• Work request: Look over the lines below. Report each one that includes the string "help".

(Stored records)
- - - -

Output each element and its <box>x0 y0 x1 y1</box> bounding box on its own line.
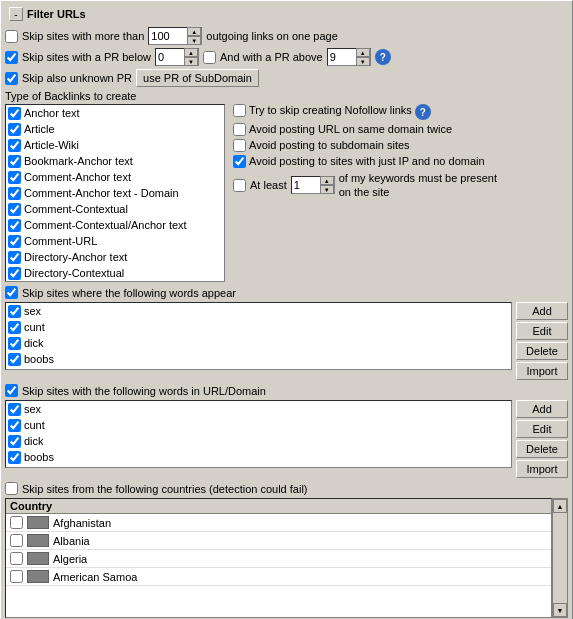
skip-unknown-pr-checkbox[interactable] <box>5 72 18 85</box>
ip-checkbox[interactable] <box>233 155 246 168</box>
skip-url-word-boobs[interactable]: boobs <box>6 449 511 465</box>
skip-url-listbox[interactable]: sex cunt dick boobs boob <box>5 400 512 468</box>
at-least-spin-down[interactable]: ▼ <box>320 185 334 194</box>
countries-scroll-up[interactable]: ▲ <box>553 499 567 513</box>
country-row-afghanistan[interactable]: Afghanistan <box>6 514 551 532</box>
skip-word-sex-1-checkbox[interactable] <box>8 305 21 318</box>
skip-url-word-dick-checkbox[interactable] <box>8 435 21 448</box>
skip-word-sex-1[interactable]: sex <box>6 303 511 319</box>
backlink-item-anchor[interactable]: Anchor text <box>6 105 224 121</box>
pr-below-spin-up[interactable]: ▲ <box>184 48 198 57</box>
country-albania-checkbox[interactable] <box>10 534 23 547</box>
use-subdomain-button[interactable]: use PR of SubDomain <box>136 69 259 87</box>
pr-below-spin-down[interactable]: ▼ <box>184 57 198 66</box>
skip-sites-input[interactable] <box>149 28 187 44</box>
skip-url-word-boob-checkbox[interactable] <box>8 467 21 469</box>
pr-above-input[interactable] <box>328 49 356 65</box>
skip-word-boob-1-checkbox[interactable] <box>8 369 21 371</box>
backlink-anchor-checkbox[interactable] <box>8 107 21 120</box>
panel-title: Filter URLs <box>27 8 86 20</box>
at-least-input[interactable] <box>292 177 320 193</box>
skip-word-dick-1-checkbox[interactable] <box>8 337 21 350</box>
skip-url-import-button[interactable]: Import <box>516 460 568 478</box>
backlink-article-wiki-checkbox[interactable] <box>8 139 21 152</box>
skip-url-word-sex[interactable]: sex <box>6 401 511 417</box>
countries-scroll-down[interactable]: ▼ <box>553 603 567 617</box>
skip-url-delete-button[interactable]: Delete <box>516 440 568 458</box>
nofollow-checkbox[interactable] <box>233 104 246 117</box>
skip-words-add-button[interactable]: Add <box>516 302 568 320</box>
pr-help-icon[interactable]: ? <box>375 49 391 65</box>
skip-url-word-sex-checkbox[interactable] <box>8 403 21 416</box>
at-least-input-wrapper: ▲ ▼ <box>291 176 335 194</box>
backlink-comment-url-checkbox[interactable] <box>8 235 21 248</box>
pr-below-input[interactable] <box>156 49 184 65</box>
skip-url-edit-button[interactable]: Edit <box>516 420 568 438</box>
skip-words-listbox[interactable]: sex cunt dick boobs boob <box>5 302 512 370</box>
skip-word-cunt-1-checkbox[interactable] <box>8 321 21 334</box>
skip-url-list-area: sex cunt dick boobs boob <box>5 400 568 478</box>
country-row-algeria[interactable]: Algeria <box>6 550 551 568</box>
skip-word-boobs-1[interactable]: boobs <box>6 351 511 367</box>
skip-pr-checkbox[interactable] <box>5 51 18 64</box>
backlink-comment-anchor-domain-checkbox[interactable] <box>8 187 21 200</box>
country-algeria-checkbox[interactable] <box>10 552 23 565</box>
skip-sites-spin-up[interactable]: ▲ <box>187 27 201 36</box>
backlink-item-directory-contextual[interactable]: Directory-Contextual <box>6 265 224 281</box>
skip-url-word-boobs-checkbox[interactable] <box>8 451 21 464</box>
skip-sites-checkbox[interactable] <box>5 30 18 43</box>
skip-url-word-dick[interactable]: dick <box>6 433 511 449</box>
country-american-samoa-flag <box>27 570 49 583</box>
backlink-item-comment-url[interactable]: Comment-URL <box>6 233 224 249</box>
skip-words-checkbox[interactable] <box>5 286 18 299</box>
countries-listbox[interactable]: Country Afghanistan Albania Algeria <box>5 498 552 618</box>
skip-url-checkbox[interactable] <box>5 384 18 397</box>
country-row-american-samoa[interactable]: American Samoa <box>6 568 551 586</box>
skip-words-delete-button[interactable]: Delete <box>516 342 568 360</box>
backlinks-listbox[interactable]: Anchor text Article Article-Wiki Bookmar… <box>5 104 225 282</box>
backlink-bookmark-anchor-checkbox[interactable] <box>8 155 21 168</box>
ip-label: Avoid posting to sites with just IP and … <box>249 155 485 167</box>
backlink-item-article[interactable]: Article <box>6 121 224 137</box>
nofollow-help-icon[interactable]: ? <box>415 104 431 120</box>
pr-above-spin-up[interactable]: ▲ <box>356 48 370 57</box>
subdomain-checkbox[interactable] <box>233 139 246 152</box>
backlink-item-article-wiki[interactable]: Article-Wiki <box>6 137 224 153</box>
and-pr-checkbox[interactable] <box>203 51 216 64</box>
subdomain-option-row: Avoid posting to subdomain sites <box>233 139 568 152</box>
backlink-article-checkbox[interactable] <box>8 123 21 136</box>
skip-sites-spin-down[interactable]: ▼ <box>187 36 201 45</box>
backlink-item-comment-anchor[interactable]: Comment-Anchor text <box>6 169 224 185</box>
at-least-checkbox[interactable] <box>233 179 246 192</box>
backlink-comment-contextual-checkbox[interactable] <box>8 203 21 216</box>
skip-words-edit-button[interactable]: Edit <box>516 322 568 340</box>
backlink-item-comment-contextual[interactable]: Comment-Contextual <box>6 201 224 217</box>
country-afghanistan-checkbox[interactable] <box>10 516 23 529</box>
countries-checkbox[interactable] <box>5 482 18 495</box>
country-row-albania[interactable]: Albania <box>6 532 551 550</box>
pr-above-spin-down[interactable]: ▼ <box>356 57 370 66</box>
backlink-comment-contextual-anchor-checkbox[interactable] <box>8 219 21 232</box>
skip-words-import-button[interactable]: Import <box>516 362 568 380</box>
at-least-spin-up[interactable]: ▲ <box>320 176 334 185</box>
backlink-item-bookmark-anchor[interactable]: Bookmark-Anchor text <box>6 153 224 169</box>
skip-url-word-cunt-checkbox[interactable] <box>8 419 21 432</box>
pr-above-spinners: ▲ ▼ <box>356 48 370 66</box>
backlink-item-comment-contextual-anchor[interactable]: Comment-Contextual/Anchor text <box>6 217 224 233</box>
backlink-item-directory-anchor[interactable]: Directory-Anchor text <box>6 249 224 265</box>
skip-word-boob-1[interactable]: boob <box>6 367 511 370</box>
backlink-directory-contextual-checkbox[interactable] <box>8 267 21 280</box>
skip-sites-row: Skip sites with more than ▲ ▼ outgoing l… <box>5 27 568 45</box>
collapse-button[interactable]: - <box>9 7 23 21</box>
skip-url-add-button[interactable]: Add <box>516 400 568 418</box>
backlink-item-comment-anchor-domain[interactable]: Comment-Anchor text - Domain <box>6 185 224 201</box>
skip-url-word-boob[interactable]: boob <box>6 465 511 468</box>
skip-url-word-cunt[interactable]: cunt <box>6 417 511 433</box>
skip-word-boobs-1-checkbox[interactable] <box>8 353 21 366</box>
skip-word-cunt-1[interactable]: cunt <box>6 319 511 335</box>
backlink-directory-anchor-checkbox[interactable] <box>8 251 21 264</box>
country-american-samoa-checkbox[interactable] <box>10 570 23 583</box>
skip-word-dick-1[interactable]: dick <box>6 335 511 351</box>
backlink-comment-anchor-checkbox[interactable] <box>8 171 21 184</box>
same-domain-checkbox[interactable] <box>233 123 246 136</box>
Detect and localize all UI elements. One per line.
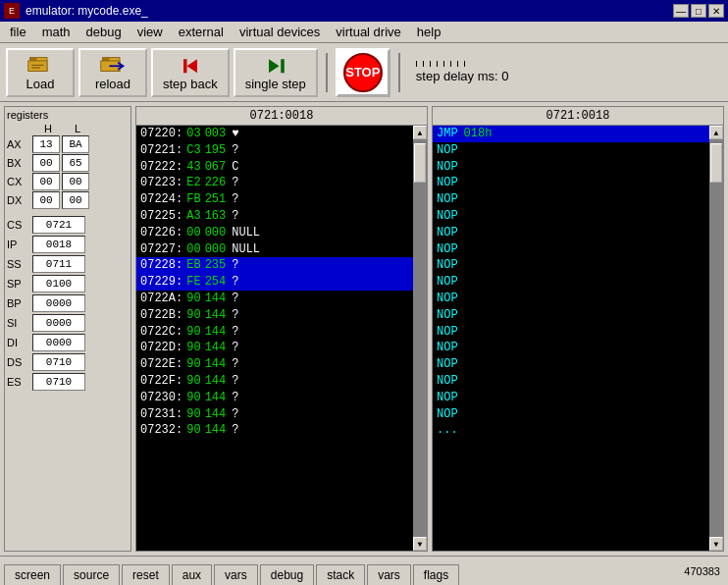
reg-bx-l[interactable]: 65 <box>62 154 89 172</box>
mem-line-18[interactable]: 07232:90144? <box>136 422 413 439</box>
minimize-button[interactable]: — <box>673 4 689 18</box>
reg-bp-val[interactable]: 0000 <box>32 294 85 312</box>
tab-source[interactable]: source <box>63 564 120 585</box>
disasm-line-15[interactable]: NOP <box>433 373 709 390</box>
tab-aux[interactable]: aux <box>172 564 212 585</box>
mem-line-11[interactable]: 0722B:90144? <box>136 307 413 324</box>
memory-panel-content: 07220:03003♥07221:C3195?07222:43067C0722… <box>136 126 427 551</box>
menu-item-external[interactable]: external <box>171 23 232 41</box>
mem-line-13[interactable]: 0722D:90144? <box>136 340 413 356</box>
menu-item-virtual-devices[interactable]: virtual devices <box>232 23 328 41</box>
reload-button[interactable]: reload <box>78 48 147 97</box>
mem-line-2[interactable]: 07222:43067C <box>136 159 413 176</box>
mem-line-14[interactable]: 0722E:90144? <box>136 356 413 373</box>
stop-button[interactable]: STOP <box>336 48 390 97</box>
stepback-button[interactable]: step back <box>151 48 230 97</box>
reg-dx-l[interactable]: 00 <box>62 191 89 209</box>
memory-scroll[interactable]: 07220:03003♥07221:C3195?07222:43067C0722… <box>136 126 413 551</box>
mem-scroll-thumb[interactable] <box>414 143 426 183</box>
menu-item-help[interactable]: help <box>409 23 449 41</box>
maximize-button[interactable]: □ <box>691 4 706 18</box>
toolbar-separator-2 <box>398 53 400 92</box>
disasm-line-1[interactable]: NOP <box>433 142 709 159</box>
mem-line-6[interactable]: 07226:00000NULL <box>136 225 413 241</box>
disasm-scroll-up[interactable]: ▲ <box>709 126 723 139</box>
disasm-scroll-thumb[interactable] <box>710 143 722 183</box>
reg-bx-h[interactable]: 00 <box>32 154 60 172</box>
menu-item-math[interactable]: math <box>34 23 78 41</box>
load-button[interactable]: Load <box>6 48 75 97</box>
mem-hex2: 163 <box>205 208 227 225</box>
disasm-line-3[interactable]: NOP <box>433 175 709 191</box>
mem-line-3[interactable]: 07223:E2226? <box>136 175 413 191</box>
disasm-panel-content: JMP018hNOPNOPNOPNOPNOPNOPNOPNOPNOPNOPNOP… <box>433 126 723 551</box>
reg-di-val[interactable]: 0000 <box>32 334 85 351</box>
disasm-line-18[interactable]: ... <box>433 422 709 439</box>
reg-ax-h[interactable]: 13 <box>32 135 60 153</box>
mem-hex2: 000 <box>205 241 227 258</box>
reg-cx-h[interactable]: 00 <box>32 173 60 190</box>
reg-ip-val[interactable]: 0018 <box>32 236 85 253</box>
disasm-line-11[interactable]: NOP <box>433 307 709 324</box>
disasm-line-14[interactable]: NOP <box>433 356 709 373</box>
reg-cs-val[interactable]: 0721 <box>32 216 85 234</box>
tab-flags[interactable]: flags <box>413 564 459 585</box>
disasm-line-4[interactable]: NOP <box>433 191 709 208</box>
disasm-line-13[interactable]: NOP <box>433 340 709 356</box>
mem-line-4[interactable]: 07224:FB251? <box>136 191 413 208</box>
mem-line-10[interactable]: 0722A:90144? <box>136 291 413 307</box>
mem-line-17[interactable]: 07231:90144? <box>136 406 413 423</box>
tab-vars[interactable]: vars <box>367 564 411 585</box>
disasm-line-2[interactable]: NOP <box>433 159 709 176</box>
reg-ss-val[interactable]: 0711 <box>32 255 85 273</box>
tab-vars[interactable]: vars <box>214 564 258 585</box>
disasm-line-17[interactable]: NOP <box>433 406 709 423</box>
reg-ds-val[interactable]: 0710 <box>32 353 85 371</box>
disasm-line-9[interactable]: NOP <box>433 274 709 291</box>
reg-si-val[interactable]: 0000 <box>32 314 85 332</box>
mem-line-5[interactable]: 07225:A3163? <box>136 208 413 225</box>
menu-item-view[interactable]: view <box>130 23 171 41</box>
disasm-line-16[interactable]: NOP <box>433 390 709 406</box>
disasm-line-8[interactable]: NOP <box>433 257 709 274</box>
disasm-line-7[interactable]: NOP <box>433 241 709 258</box>
menu-item-virtual-drive[interactable]: virtual drive <box>328 23 408 41</box>
mem-line-15[interactable]: 0722F:90144? <box>136 373 413 390</box>
tab-screen[interactable]: screen <box>4 564 61 585</box>
disasm-scroll-track[interactable] <box>709 139 723 537</box>
tab-debug[interactable]: debug <box>260 564 314 585</box>
mem-scroll-up[interactable]: ▲ <box>413 126 427 139</box>
mem-line-8[interactable]: 07228:EB235? <box>136 257 413 274</box>
disasm-line-10[interactable]: NOP <box>433 291 709 307</box>
reg-dx-row: DX 00 00 <box>7 191 129 209</box>
mem-line-7[interactable]: 07227:00000NULL <box>136 241 413 258</box>
disasm-line-12[interactable]: NOP <box>433 324 709 341</box>
mem-line-1[interactable]: 07221:C3195? <box>136 142 413 159</box>
reg-ax-l[interactable]: BA <box>62 135 89 153</box>
mem-addr: 07230: <box>140 390 182 406</box>
mem-line-9[interactable]: 07229:FE254? <box>136 274 413 291</box>
disasm-line-6[interactable]: NOP <box>433 225 709 241</box>
disasm-scroll[interactable]: JMP018hNOPNOPNOPNOPNOPNOPNOPNOPNOPNOPNOP… <box>433 126 709 551</box>
svg-rect-2 <box>28 61 47 72</box>
disasm-scroll-down[interactable]: ▼ <box>709 537 723 551</box>
mem-line-16[interactable]: 07230:90144? <box>136 390 413 406</box>
disasm-line-5[interactable]: NOP <box>433 208 709 225</box>
disasm-line-0[interactable]: JMP018h <box>433 126 709 142</box>
svg-rect-1 <box>30 57 37 61</box>
mem-scroll-down[interactable]: ▼ <box>413 537 427 551</box>
reg-dx-h[interactable]: 00 <box>32 191 60 209</box>
mem-scroll-track[interactable] <box>413 139 427 537</box>
reg-sp-val[interactable]: 0100 <box>32 275 85 292</box>
menu-item-file[interactable]: file <box>2 23 34 41</box>
menu-item-debug[interactable]: debug <box>78 23 130 41</box>
mem-line-0[interactable]: 07220:03003♥ <box>136 126 413 142</box>
reg-es-val[interactable]: 0710 <box>32 373 85 391</box>
mem-line-12[interactable]: 0722C:90144? <box>136 324 413 341</box>
close-button[interactable]: ✕ <box>708 4 724 18</box>
tab-stack[interactable]: stack <box>316 564 365 585</box>
tab-reset[interactable]: reset <box>122 564 170 585</box>
reg-cx-l[interactable]: 00 <box>62 173 89 190</box>
singlestep-button[interactable]: single step <box>234 48 318 97</box>
mem-addr: 07232: <box>140 422 182 439</box>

- - - -

• Answer for the task:
pr-help-icon[interactable]: ? <box>375 49 391 65</box>
nofollow-help-icon[interactable]: ? <box>415 104 431 120</box>
menu-item-help[interactable]: help <box>409 23 449 41</box>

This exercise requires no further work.